Was she reserved?  If not, why can't you keep her?  I guess you can not keep them all.


----------



## lilhill (Dec 27, 2011)

She was reserved, but I still reserve the right to keep any kid born here whether they are reserved or not.  The new owner waited anxiously for 5 months for this doeling, and because I will repeat this breeding, I can hopefully get one like her next time.  Just could not disappoint my customer.  Guess I am a softy sometimes.


----------



## SDGsoap&dairy (Dec 27, 2011)

I think the opposite is true!  Letting her go to your client and not keeping her makes you a strong woman, Sandie.


----------



## lilhill (Dec 27, 2011)

Wanna see this strong woman bawl like a baby when she leaves?


----------



## Mamaboid (Dec 27, 2011)

lilhill said:
			
		

> Wanna see this strong woman bawl like a baby when she leaves?

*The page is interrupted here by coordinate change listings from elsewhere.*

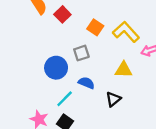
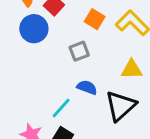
blue circle: (56, 68) -> (34, 29), moved
black triangle: (113, 99) -> (121, 106), size x1.6

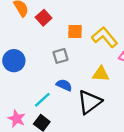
orange square: (95, 19) -> (75, 32), turned -35
blue circle: (34, 29) -> (14, 61), moved

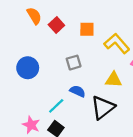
orange square: (75, 32) -> (87, 29), moved

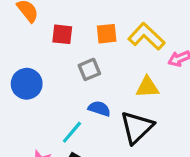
red square: (56, 25) -> (62, 34), moved, turned -35
orange square: (87, 29) -> (107, 34), moved

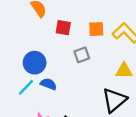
blue semicircle: (99, 109) -> (48, 84), moved
cyan line: (72, 132) -> (26, 87), moved

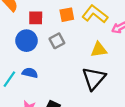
blue circle: (35, 63) -> (26, 41), moved

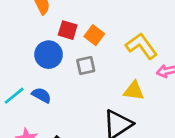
orange square: (67, 15) -> (94, 35), moved, turned 32

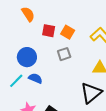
blue circle: (49, 55) -> (27, 57), moved

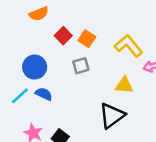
orange semicircle: (28, 14) -> (39, 14), turned 98
red square: (49, 31) -> (63, 36), turned 32

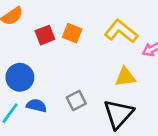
red square: (63, 36) -> (45, 35), turned 35
gray square: (81, 66) -> (76, 100), moved

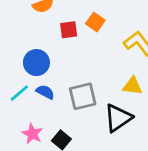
orange square: (72, 33) -> (95, 22), moved
gray square: (76, 100) -> (83, 96), size x1.5

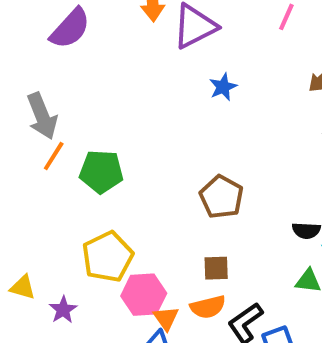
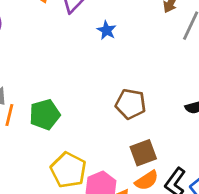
brown square: (216, 268) -> (143, 153), size x1.4

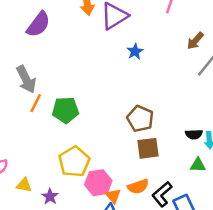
brown square: (143, 153) -> (148, 148), moved

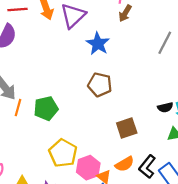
brown arrow: (195, 41) -> (125, 13), moved
blue star: (135, 51) -> (98, 44), size x1.5
brown pentagon: (140, 119) -> (100, 85), moved

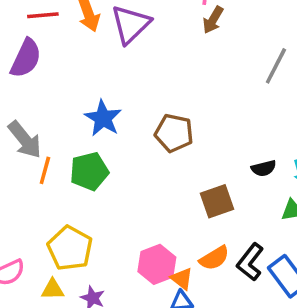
blue star: (98, 44) -> (103, 118), moved
black semicircle: (165, 107) -> (264, 168), moved
yellow pentagon: (63, 153) -> (70, 248), moved

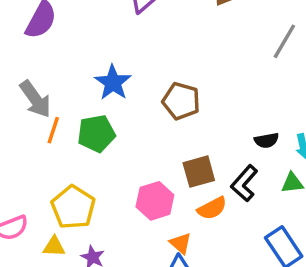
brown square: (217, 201) -> (199, 172), moved
orange semicircle: (214, 258) -> (212, 208), moved
black L-shape: (250, 262) -> (244, 183), moved
pink hexagon: (157, 264) -> (155, 201), moved

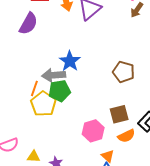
gray arrow: (35, 99) -> (54, 75), moved, turned 120
brown pentagon: (181, 101) -> (124, 72), moved
yellow pentagon: (73, 207) -> (43, 104), moved

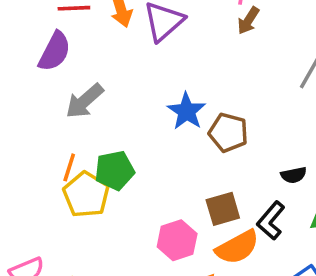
blue star: (70, 61) -> (187, 111), moved
gray arrow: (54, 75) -> (85, 101), moved, turned -35
orange semicircle: (126, 136) -> (237, 247), size x1.4

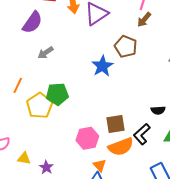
gray arrow: (85, 101) -> (46, 53), size x0.7
brown pentagon: (228, 133) -> (126, 47), moved
orange line: (69, 167) -> (18, 85), moved

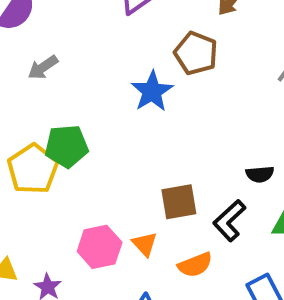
pink hexagon: (87, 138) -> (100, 247), moved
orange semicircle: (121, 147) -> (195, 265), moved, size x0.7
orange triangle: (100, 165) -> (145, 244), moved

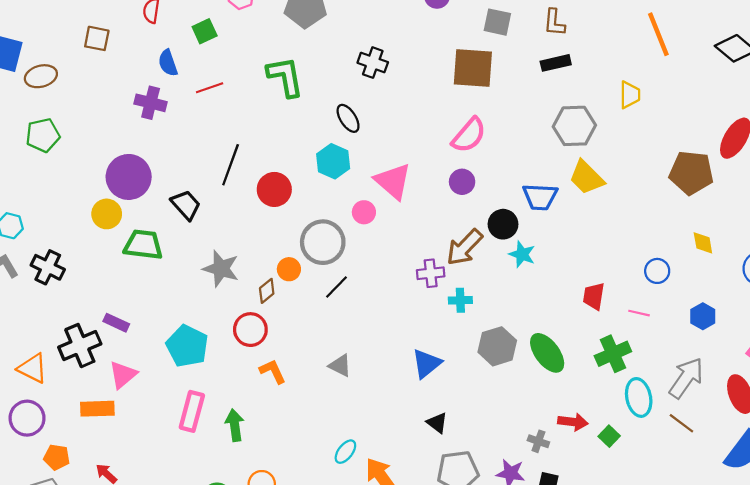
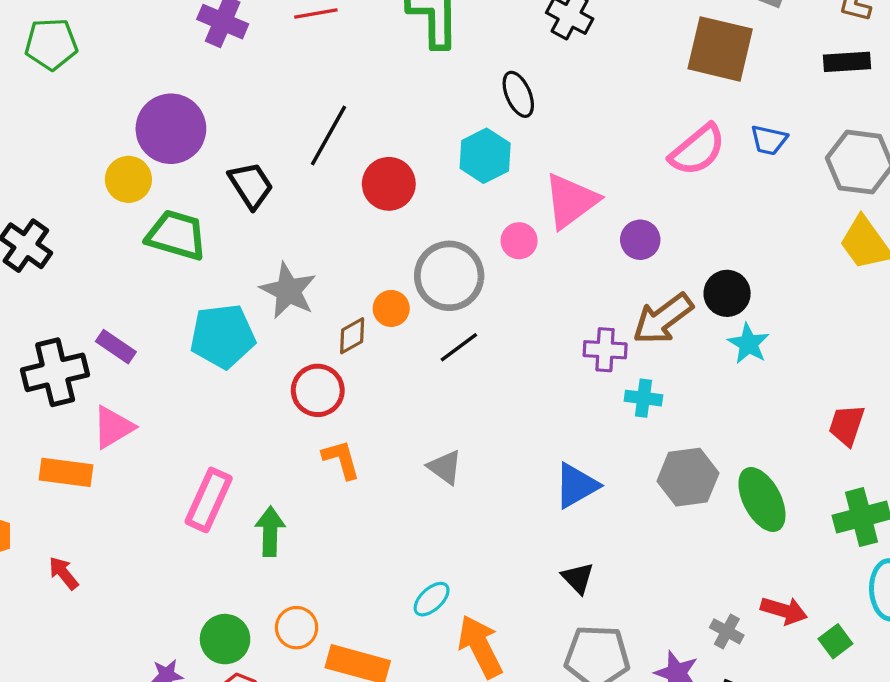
pink triangle: (393, 181) -> (571, 201), turned 33
purple circle: (462, 182) -> (640, 240), moved
blue trapezoid: (540, 197) -> (769, 140), moved, size x0.7
cyan pentagon: (187, 346) -> (223, 336), moved, turned 30

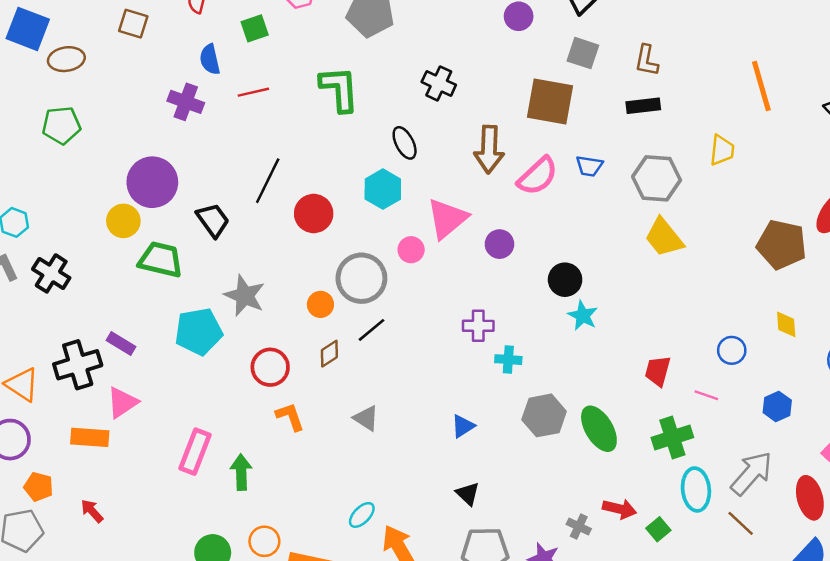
brown arrow: (663, 319) -> (489, 149), moved, turned -48
brown diamond: (352, 336) -> (329, 354), moved
blue triangle: (576, 486) -> (463, 426), size x0.7

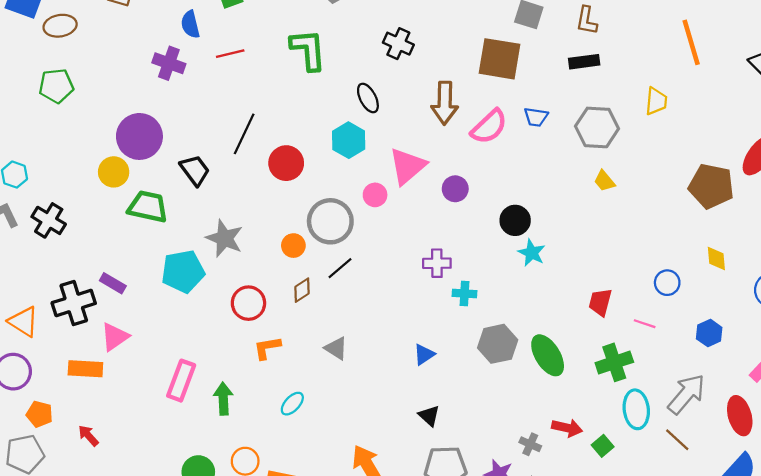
yellow trapezoid: (664, 237) -> (604, 181), size x0.6
orange L-shape: (290, 417) -> (267, 348), turned -80
cyan ellipse: (362, 515) -> (292, 404), moved

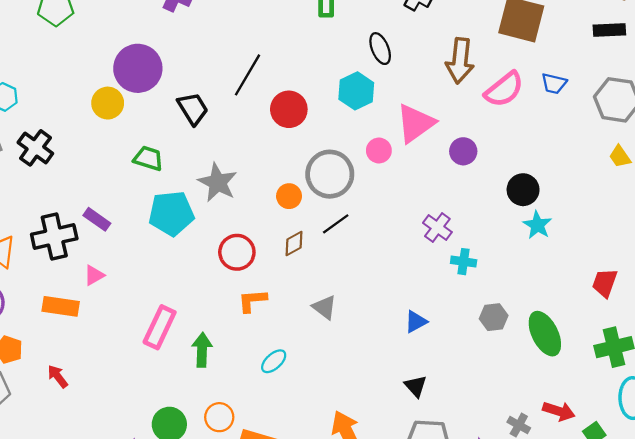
green trapezoid: (148, 207) -> (148, 158), moved, size x0.7
purple cross: (437, 263) -> (437, 227), turned 32
pink triangle: (115, 337) -> (94, 275), size x0.7
gray hexagon: (498, 344) -> (494, 317), size x0.7

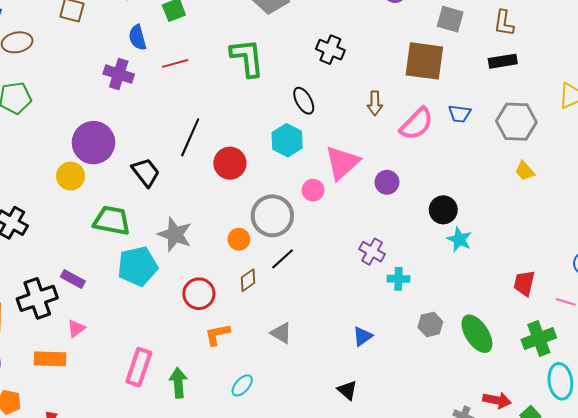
brown arrow: (460, 61) -> (375, 103), size x0.6
green trapezoid: (148, 158) -> (112, 220), size x1.4
black triangle: (416, 386) -> (347, 390), moved

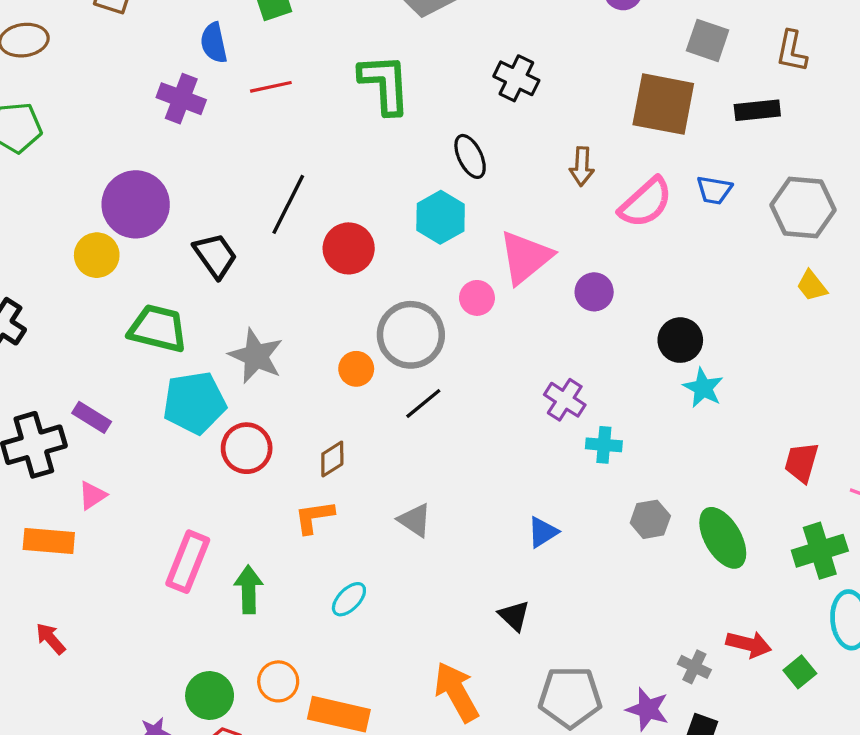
black rectangle: (503, 61) -> (757, 110), moved
brown diamond: (248, 280) -> (332, 459), moved
red circle: (199, 294) -> (247, 448), moved

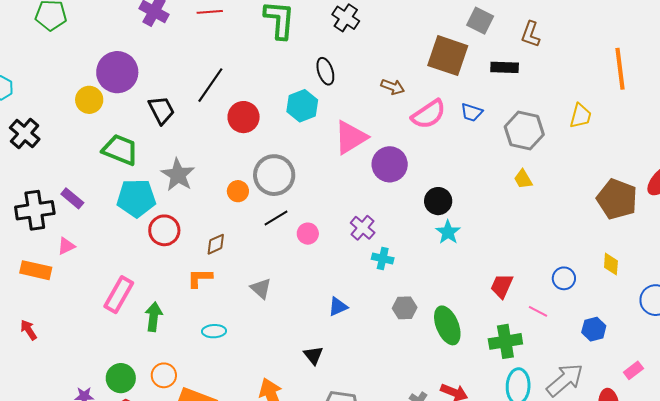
black cross: (516, 78) -> (346, 18), moved
brown arrow: (582, 166) -> (393, 87), turned -80
purple circle: (594, 292) -> (390, 164), size x1.5
pink circle: (477, 298) -> (308, 234), moved
cyan ellipse: (349, 599) -> (214, 331), turned 35

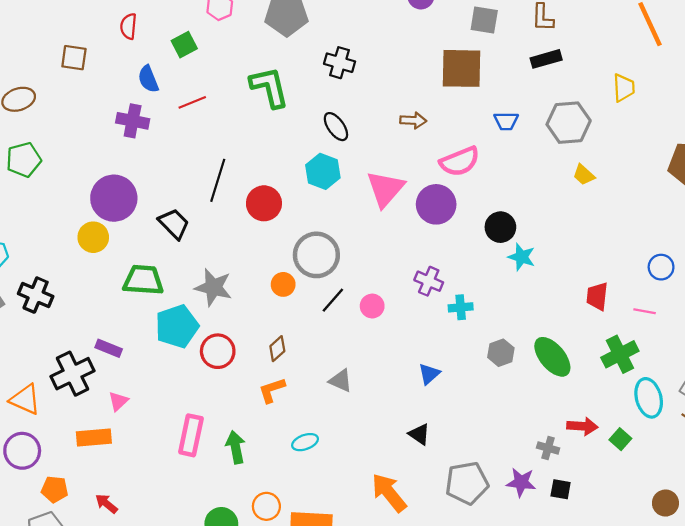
black rectangle: (505, 67) -> (546, 59), moved
pink semicircle: (429, 114) -> (460, 161), moved, turned 30

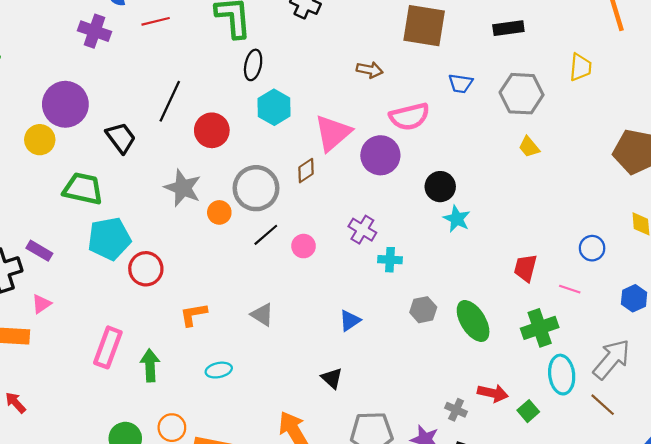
black ellipse: (336, 127) -> (253, 65), moved, turned 40
gray star: (213, 287) -> (183, 188), moved
brown diamond: (277, 349) -> (306, 171), moved

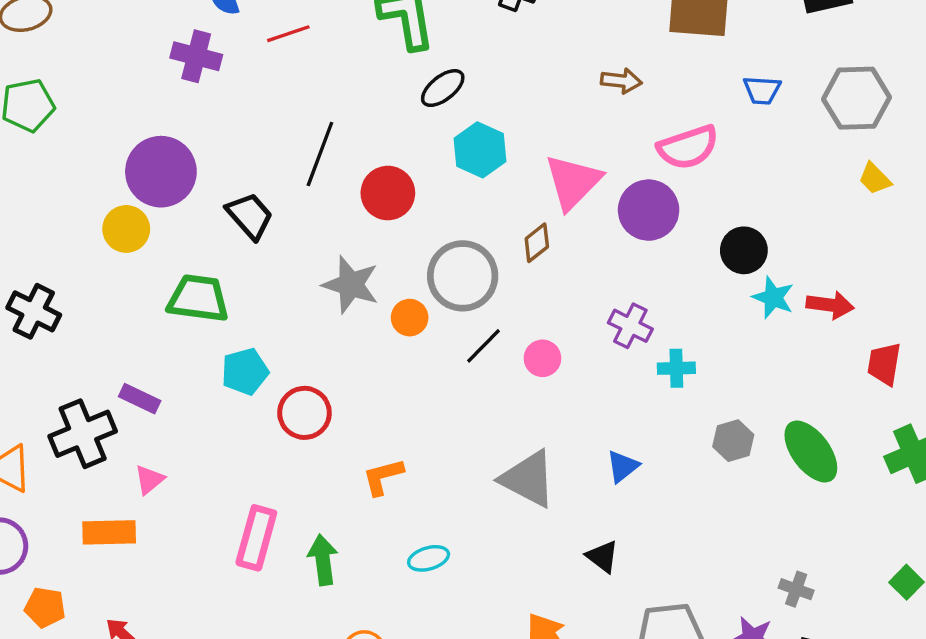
black ellipse: (253, 65) -> (443, 88), turned 44
cyan pentagon: (109, 239) -> (245, 371), size x0.7
gray triangle: (262, 315) -> (528, 479), moved, size x1.6
red arrow: (493, 393) -> (830, 305), moved

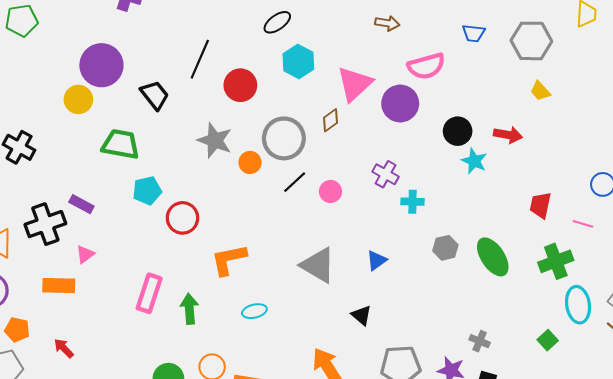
red arrow: (830, 305) -> (508, 135), moved
orange L-shape: (383, 477) -> (229, 259), size x1.4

We took our last Jack Russel puppy to her new human on Christmas Day.  She literally had to pry her out of my hands, and as my nephew so sweetly pointed out, "Aunt Bonnie you are crying like a little girl".  Darn smart butt kid.   I feel your pain.


----------



## SDGsoap&dairy (Dec 27, 2011)

lilhill said:
			
		

> Wanna see this strong woman bawl like a baby when she leaves?


  You are 100% entitled.


----------



## KDailey (Dec 27, 2011)

Wow! She is stunning!


----------



## lilhill (Dec 28, 2011)

Thank you!


----------